EXERCISE BRIEF: How do the lines below between the ones holding "Registers of Bengal" and "Please note that the Currency listed i", inclusive, read? Give them again exactly, with no other lines.

Data records:
<<<<
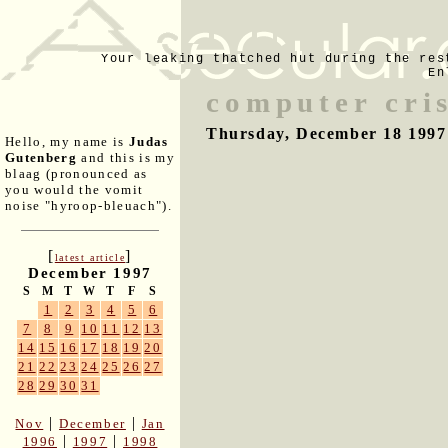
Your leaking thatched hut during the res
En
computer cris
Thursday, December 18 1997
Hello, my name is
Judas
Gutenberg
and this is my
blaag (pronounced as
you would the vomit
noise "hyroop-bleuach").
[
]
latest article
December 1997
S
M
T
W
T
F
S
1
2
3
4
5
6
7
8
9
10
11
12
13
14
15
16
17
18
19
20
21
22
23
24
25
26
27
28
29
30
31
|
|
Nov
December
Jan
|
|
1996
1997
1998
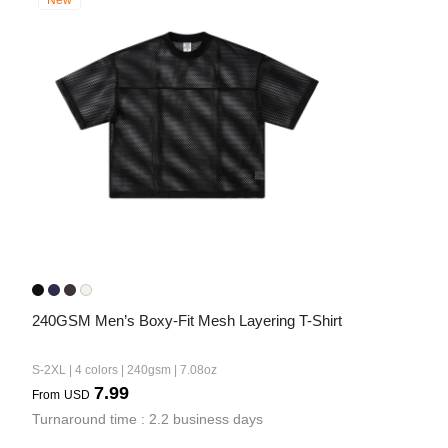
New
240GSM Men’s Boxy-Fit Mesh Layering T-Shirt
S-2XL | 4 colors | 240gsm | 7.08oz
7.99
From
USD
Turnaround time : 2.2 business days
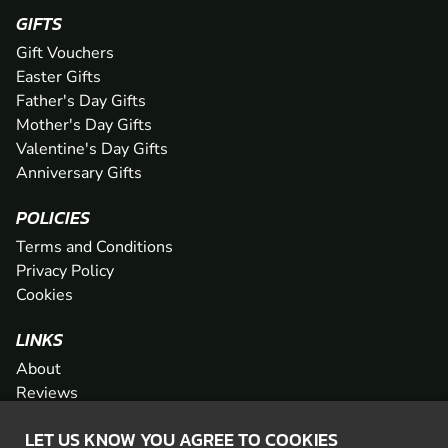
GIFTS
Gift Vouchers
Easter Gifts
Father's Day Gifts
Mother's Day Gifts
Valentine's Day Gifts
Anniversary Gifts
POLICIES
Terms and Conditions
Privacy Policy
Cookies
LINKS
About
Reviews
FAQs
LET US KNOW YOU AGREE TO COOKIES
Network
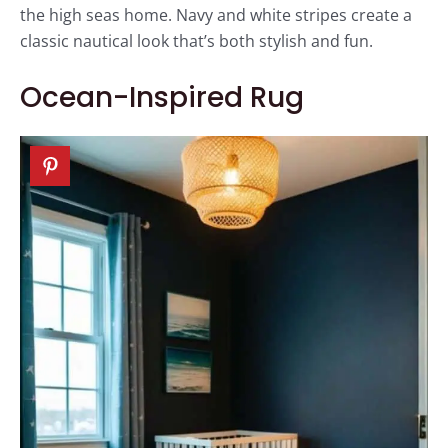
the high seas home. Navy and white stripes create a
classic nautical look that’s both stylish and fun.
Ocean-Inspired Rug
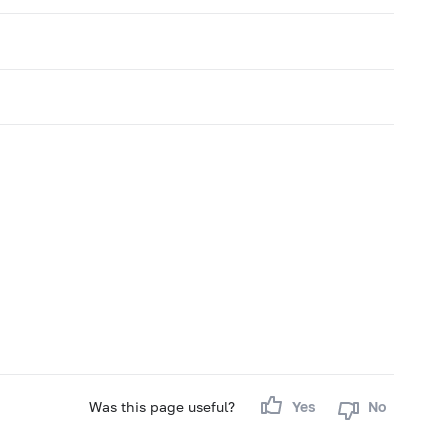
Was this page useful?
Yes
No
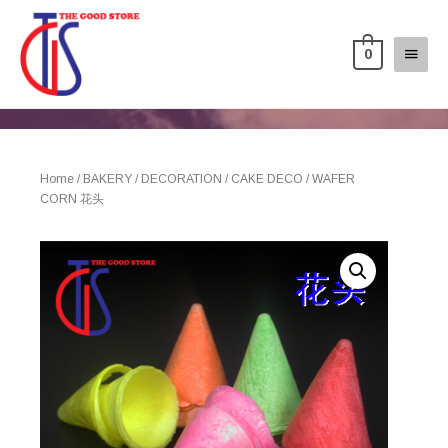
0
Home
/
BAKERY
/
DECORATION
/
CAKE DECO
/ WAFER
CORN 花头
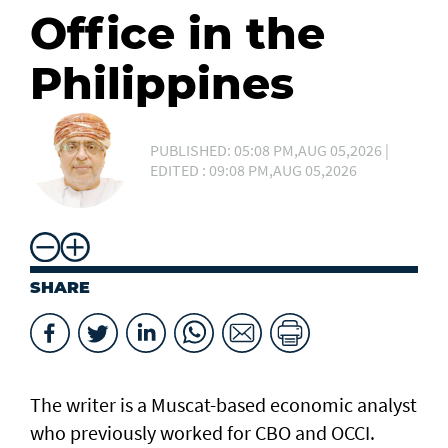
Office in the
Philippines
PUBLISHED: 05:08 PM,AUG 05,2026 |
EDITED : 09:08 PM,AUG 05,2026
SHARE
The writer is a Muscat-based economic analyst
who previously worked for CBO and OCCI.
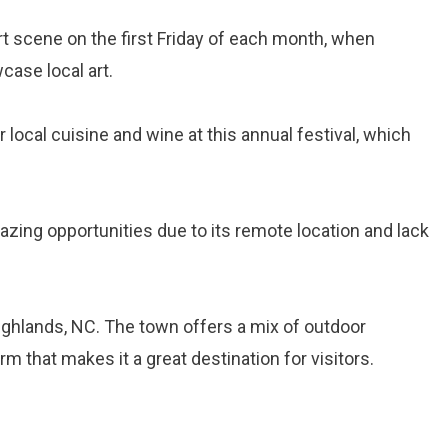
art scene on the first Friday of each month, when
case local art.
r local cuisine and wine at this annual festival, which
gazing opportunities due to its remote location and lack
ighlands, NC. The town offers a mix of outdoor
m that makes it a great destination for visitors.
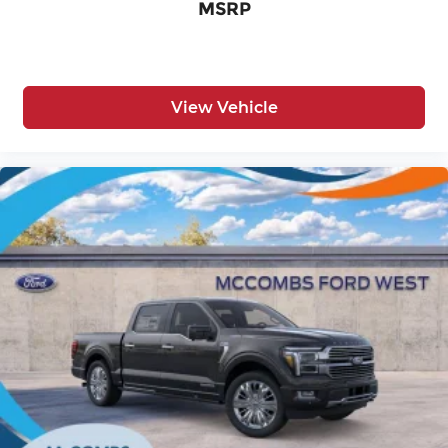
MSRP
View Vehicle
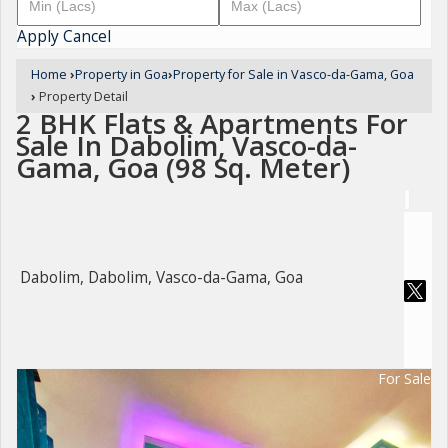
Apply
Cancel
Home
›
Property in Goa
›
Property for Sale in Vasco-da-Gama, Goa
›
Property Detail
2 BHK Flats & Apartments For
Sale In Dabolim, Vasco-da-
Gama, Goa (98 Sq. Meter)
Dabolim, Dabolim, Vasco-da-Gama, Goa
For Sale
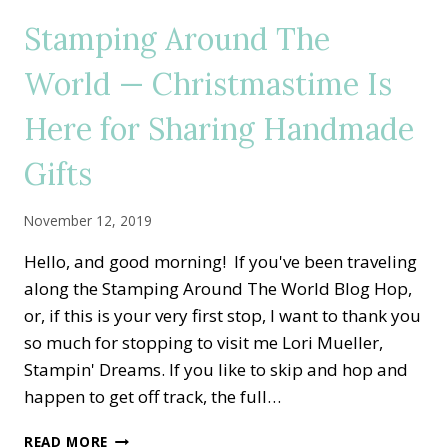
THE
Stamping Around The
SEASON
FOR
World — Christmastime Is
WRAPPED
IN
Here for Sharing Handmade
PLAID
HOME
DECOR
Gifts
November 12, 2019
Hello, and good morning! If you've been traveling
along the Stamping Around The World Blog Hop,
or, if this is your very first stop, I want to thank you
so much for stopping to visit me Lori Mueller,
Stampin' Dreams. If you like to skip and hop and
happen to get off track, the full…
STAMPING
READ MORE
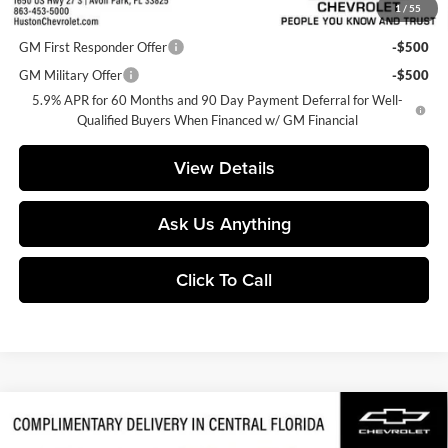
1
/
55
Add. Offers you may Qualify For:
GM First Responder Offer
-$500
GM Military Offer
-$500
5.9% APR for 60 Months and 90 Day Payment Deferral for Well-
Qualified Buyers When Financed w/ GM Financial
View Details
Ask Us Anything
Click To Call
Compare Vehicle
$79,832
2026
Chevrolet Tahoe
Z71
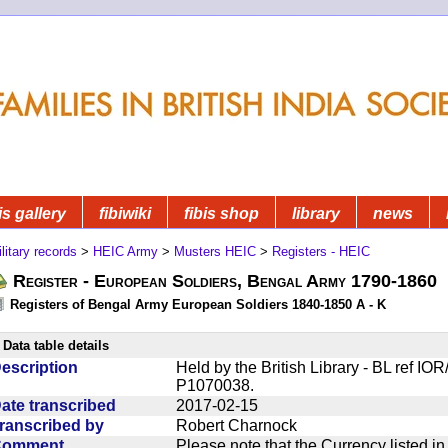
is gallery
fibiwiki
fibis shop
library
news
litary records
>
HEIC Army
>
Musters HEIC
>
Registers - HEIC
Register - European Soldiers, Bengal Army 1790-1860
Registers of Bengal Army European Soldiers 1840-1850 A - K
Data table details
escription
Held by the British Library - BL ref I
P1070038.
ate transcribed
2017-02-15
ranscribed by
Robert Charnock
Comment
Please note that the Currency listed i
>>>>
<<<<
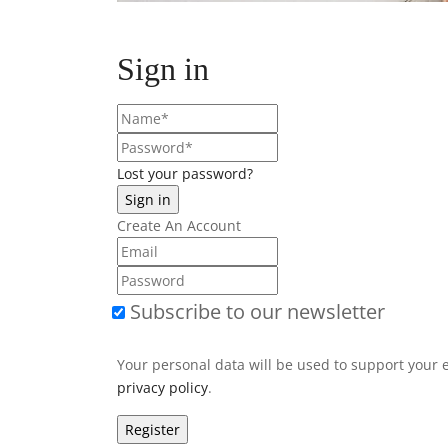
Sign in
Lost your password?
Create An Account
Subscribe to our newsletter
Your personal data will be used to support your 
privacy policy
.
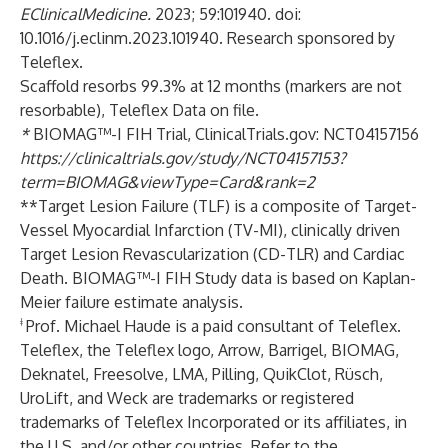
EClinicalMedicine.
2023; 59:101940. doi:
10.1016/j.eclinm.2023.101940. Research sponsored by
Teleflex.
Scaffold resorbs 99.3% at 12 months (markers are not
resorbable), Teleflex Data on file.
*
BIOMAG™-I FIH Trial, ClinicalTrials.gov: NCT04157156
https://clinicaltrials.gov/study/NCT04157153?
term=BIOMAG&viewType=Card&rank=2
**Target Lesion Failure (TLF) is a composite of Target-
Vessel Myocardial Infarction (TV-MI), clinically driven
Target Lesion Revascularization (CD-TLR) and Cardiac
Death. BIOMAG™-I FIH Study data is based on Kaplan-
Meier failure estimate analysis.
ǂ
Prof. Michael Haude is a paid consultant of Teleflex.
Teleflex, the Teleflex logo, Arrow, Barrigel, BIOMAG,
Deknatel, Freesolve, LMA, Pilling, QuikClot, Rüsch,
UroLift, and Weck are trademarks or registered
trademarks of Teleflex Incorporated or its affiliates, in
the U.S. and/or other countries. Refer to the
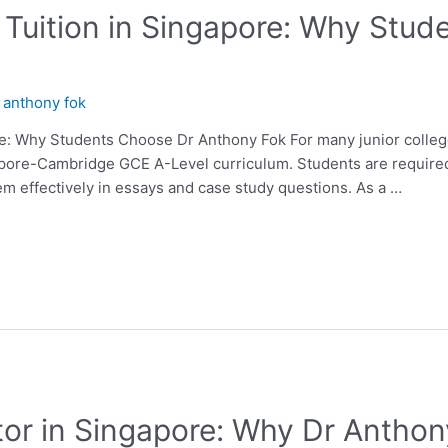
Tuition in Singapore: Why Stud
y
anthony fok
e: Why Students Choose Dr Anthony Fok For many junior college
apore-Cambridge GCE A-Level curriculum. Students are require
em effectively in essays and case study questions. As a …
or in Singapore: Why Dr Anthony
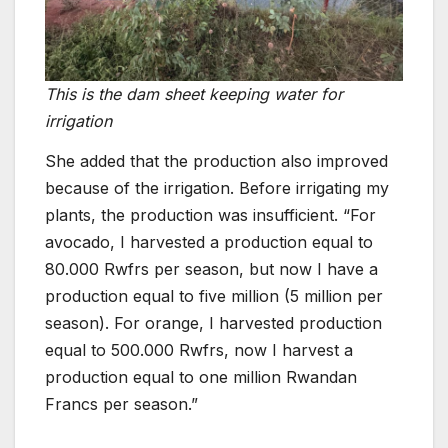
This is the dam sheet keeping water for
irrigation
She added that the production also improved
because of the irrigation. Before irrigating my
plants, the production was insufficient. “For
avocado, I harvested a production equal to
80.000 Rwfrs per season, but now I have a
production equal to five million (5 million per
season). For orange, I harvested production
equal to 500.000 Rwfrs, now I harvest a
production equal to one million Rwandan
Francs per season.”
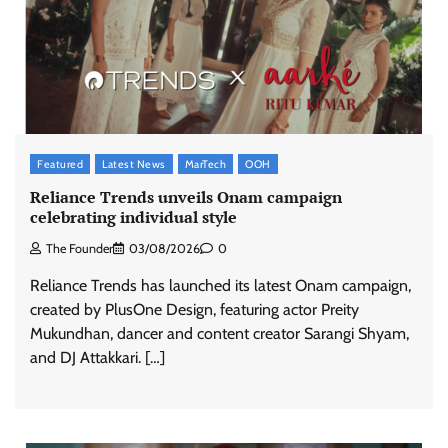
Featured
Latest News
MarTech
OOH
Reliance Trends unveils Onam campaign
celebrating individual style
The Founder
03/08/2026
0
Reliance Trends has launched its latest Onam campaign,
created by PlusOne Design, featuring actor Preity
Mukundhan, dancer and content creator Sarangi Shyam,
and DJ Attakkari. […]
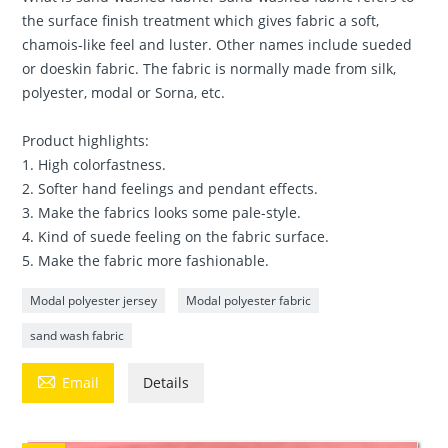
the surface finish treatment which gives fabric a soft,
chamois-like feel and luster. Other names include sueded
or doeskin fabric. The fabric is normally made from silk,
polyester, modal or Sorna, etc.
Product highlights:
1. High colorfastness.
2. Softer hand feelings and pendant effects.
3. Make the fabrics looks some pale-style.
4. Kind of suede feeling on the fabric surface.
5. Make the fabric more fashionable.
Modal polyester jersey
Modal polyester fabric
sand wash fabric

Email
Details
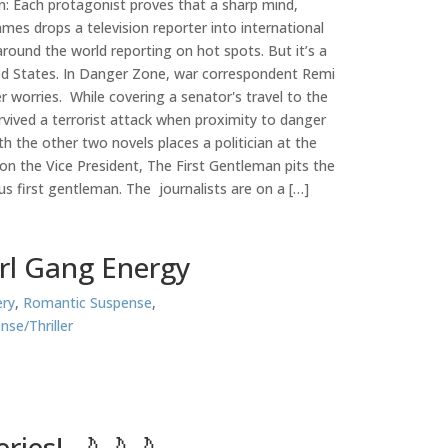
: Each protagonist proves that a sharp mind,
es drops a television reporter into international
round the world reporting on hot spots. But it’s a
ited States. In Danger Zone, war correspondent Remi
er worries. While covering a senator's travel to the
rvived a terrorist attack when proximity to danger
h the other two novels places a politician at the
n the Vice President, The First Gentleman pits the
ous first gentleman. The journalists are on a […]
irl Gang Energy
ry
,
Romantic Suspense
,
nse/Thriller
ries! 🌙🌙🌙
>>>>
WRITTEN RESPONSE:
Registers of Bengal Army European Soldiers 1840-1850 A - K
Data table details
escription
Held by the British Library - BL ref I
P1070038.
ate transcribed
2017-02-15
ranscribed by
Robert Charnock
Comment
Please note that the Currency listed i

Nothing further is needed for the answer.